Remember from the discussion, we hypothesized that Age would be helpful as very high age or very low age means higher the chances of survival due to higher priority on lifeboats.

### Logistic Regression

In [48]:
# The hyperparameters to search over
param_grid = {'C':[0.01, 0.1, 1 ,10, 100]}

# Instantiating the model
grid_logreg_without_age = GridSearchCV(LogisticRegression(max_iter=10000), param_grid, cv=5)

grid_logreg_without_age.fit(X_train_without_age, y_train)

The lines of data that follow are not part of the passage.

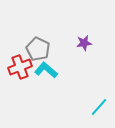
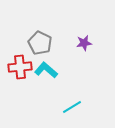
gray pentagon: moved 2 px right, 6 px up
red cross: rotated 15 degrees clockwise
cyan line: moved 27 px left; rotated 18 degrees clockwise
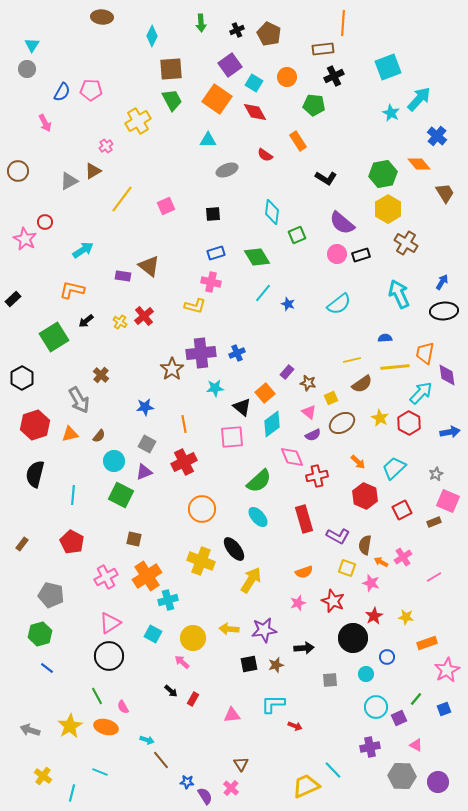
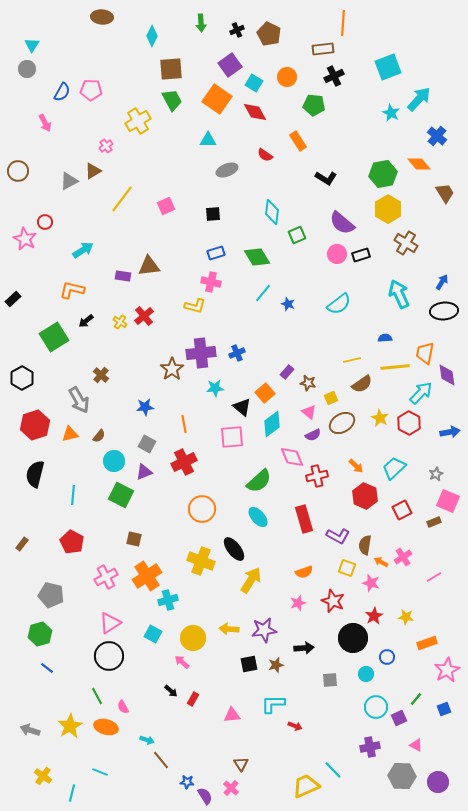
brown triangle at (149, 266): rotated 45 degrees counterclockwise
orange arrow at (358, 462): moved 2 px left, 4 px down
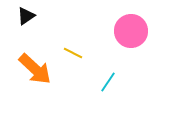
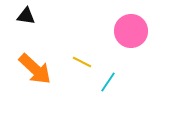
black triangle: rotated 42 degrees clockwise
yellow line: moved 9 px right, 9 px down
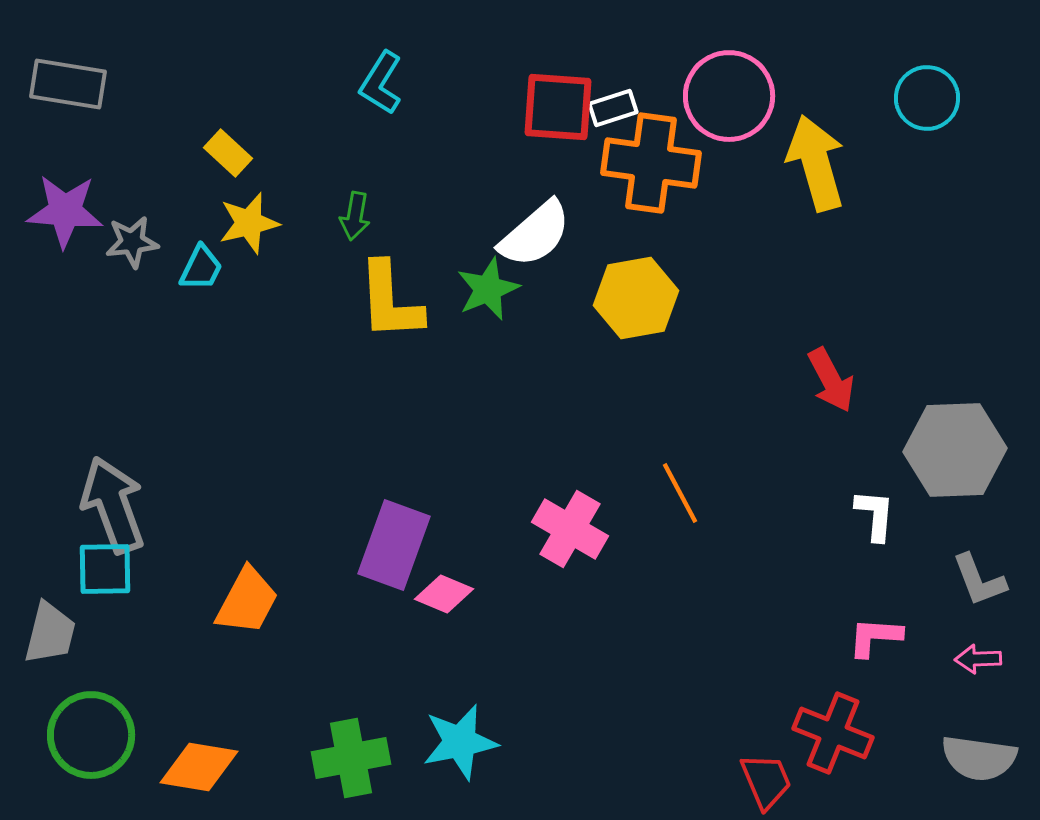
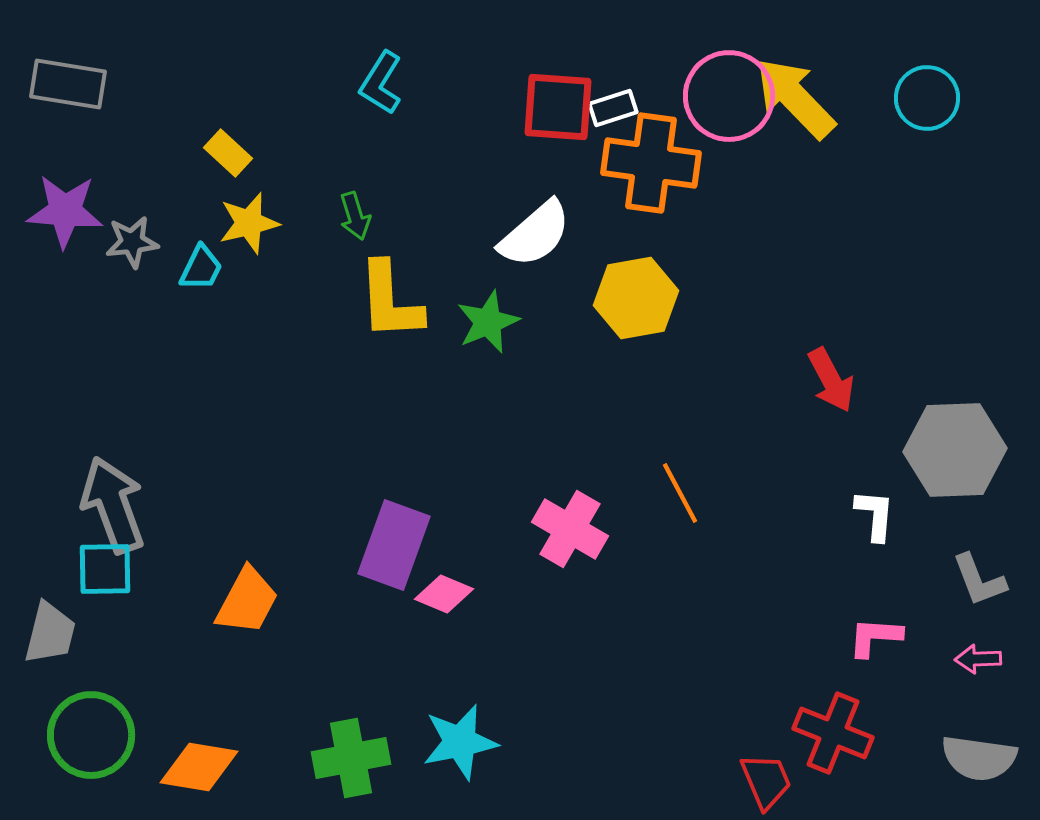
yellow arrow: moved 21 px left, 65 px up; rotated 28 degrees counterclockwise
green arrow: rotated 27 degrees counterclockwise
green star: moved 33 px down
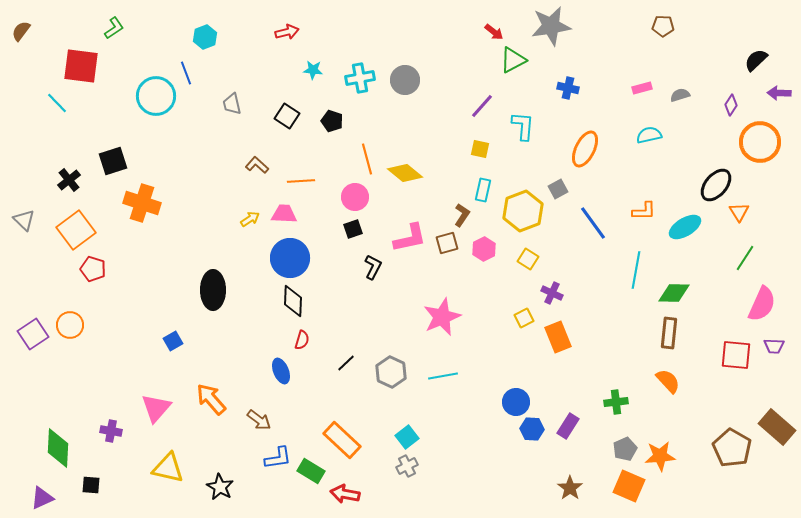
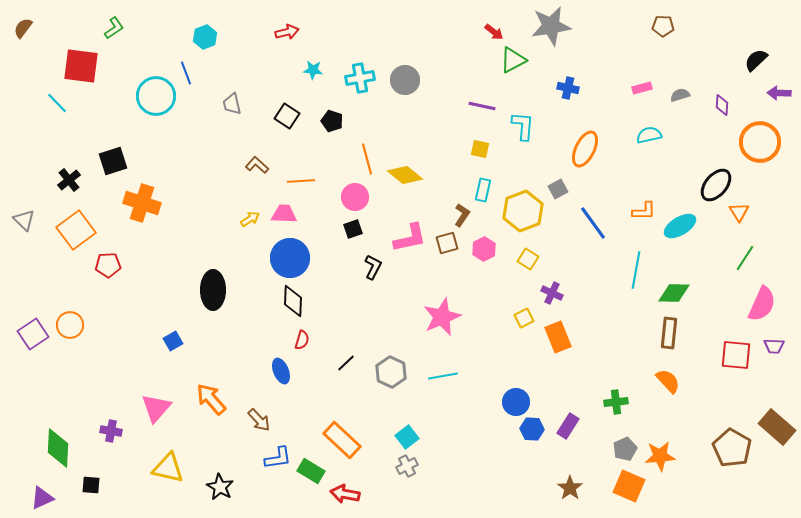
brown semicircle at (21, 31): moved 2 px right, 3 px up
purple diamond at (731, 105): moved 9 px left; rotated 30 degrees counterclockwise
purple line at (482, 106): rotated 60 degrees clockwise
yellow diamond at (405, 173): moved 2 px down
cyan ellipse at (685, 227): moved 5 px left, 1 px up
red pentagon at (93, 269): moved 15 px right, 4 px up; rotated 20 degrees counterclockwise
brown arrow at (259, 420): rotated 10 degrees clockwise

GridSearchCV(cv=5, error_score=nan,
             estimator=LogisticRegression(C=1.0, class_weight=None, dual=False,
                                          fit_intercept=True,
                                          intercept_scaling=1, l1_ratio=None,
                                          max_iter=10000, multi_class='auto',
                                          n_jobs=None, penalty='l2',
                                          random_state=None, solver='lbfgs',
                                          tol=0.0001, verbose=0,
                                          warm_start=False),
             iid='deprecated', n_jobs=None,
             param_grid={'C': [0.01, 0.1, 1, 10, 100]}, pre_dispatch='2*n_jobs',
             refit=True, return_train_score=False, scoring=None, verbose=0)

In [49]:
print("Best hyperparameters: {}".format(grid_logreg_without_age.best_params_))
print("Best cross-validation score for those hyperparameters: {:.2f}".format(grid_logreg_without_age.best_score_))

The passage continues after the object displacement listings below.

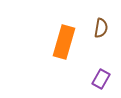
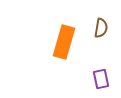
purple rectangle: rotated 42 degrees counterclockwise
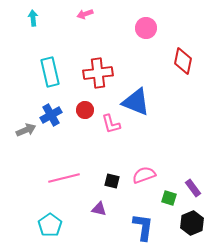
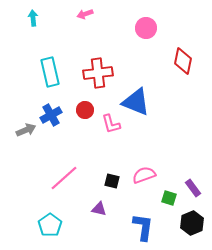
pink line: rotated 28 degrees counterclockwise
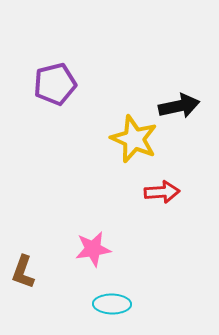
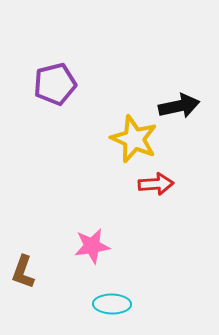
red arrow: moved 6 px left, 8 px up
pink star: moved 1 px left, 3 px up
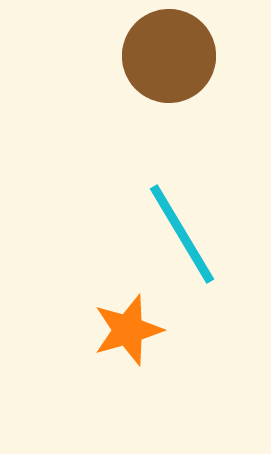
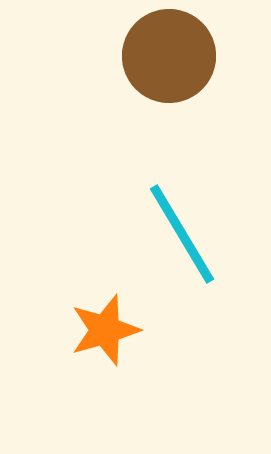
orange star: moved 23 px left
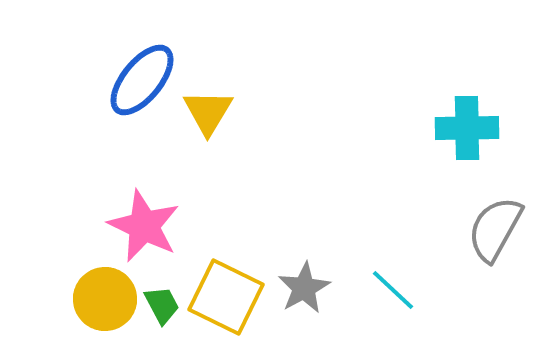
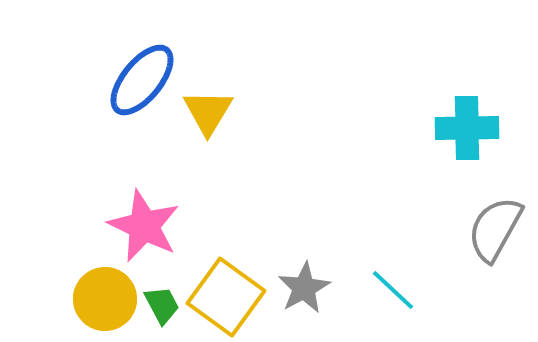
yellow square: rotated 10 degrees clockwise
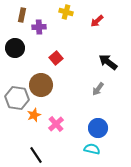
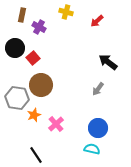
purple cross: rotated 32 degrees clockwise
red square: moved 23 px left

Best hyperparameters: {'C': 0.1}
Best cross-validation score for those hyperparameters: 0.79


### Support Vector Machine

In [50]:
# The kernel and associated hyperparameters to search over
param_grid = [{'kernel': ['rbf'], 'C': [0.01, 0.1, 1, 10, 100], 'gamma': [0.01, 0.1, 1, 10, 100]},
                {'kernel': ['linear'], 'C': [0.01, 0.1, 1, 10, 100]}]

# Instantiating the model
grid_svm_without_age = GridSearchCV(SVC(), param_grid, cv=5, n_jobs=-1)

# Fitting the model
grid_svm_without_age.fit(X_train_without_age, y_train)

GridSearchCV(cv=5, error_score=nan,
             estimator=SVC(C=1.0, break_ties=False, cache_size=200,
                           class_weight=None, coef0=0.0,
                           decision_function_shape='ovr', degree=3,
                           gamma='scale', kernel='rbf', max_iter=-1,
                           probability=False, random_state=None, shrinking=True,
                           tol=0.001, verbose=False),
             iid='deprecated', n_jobs=-1,
             param_grid=[{'C': [0.01, 0.1, 1, 10, 100],
                          'gamma': [0.01, 0.1, 1, 10, 100], 'kernel': ['rbf']},
                         {'C': [0.01, 0.1, 1, 10, 100], 'kernel': ['linear']}],
             pre_dispatch='2*n_jobs', refit=True, return_train_score=False,
             scoring=None, verbose=0)

In [51]:
print("Best hyperparameters:  {}".format(grid_svm_without_age.best_params_))
print("Best cross-validation score for those hyperparameters: {:.2f}".format(grid_svm_without_age.best_score_))

Best hyperparameters:  {'C': 10, 'gamma': 0.01, 'kernel': 'rbf'}
Best cross-validation score for those hyperparameters: 0.79


# Overall, the model that achieved the highest accuracy was Support Vector Machines with Normalized Data (Min-Max Scaling) with a Kaggle Score of 0.78468.

### With this we reach the end of the notebook. There is definitely room for more exploration and growth and it is possible to obtain a higher accuracy with more preprocessing and feature engineering.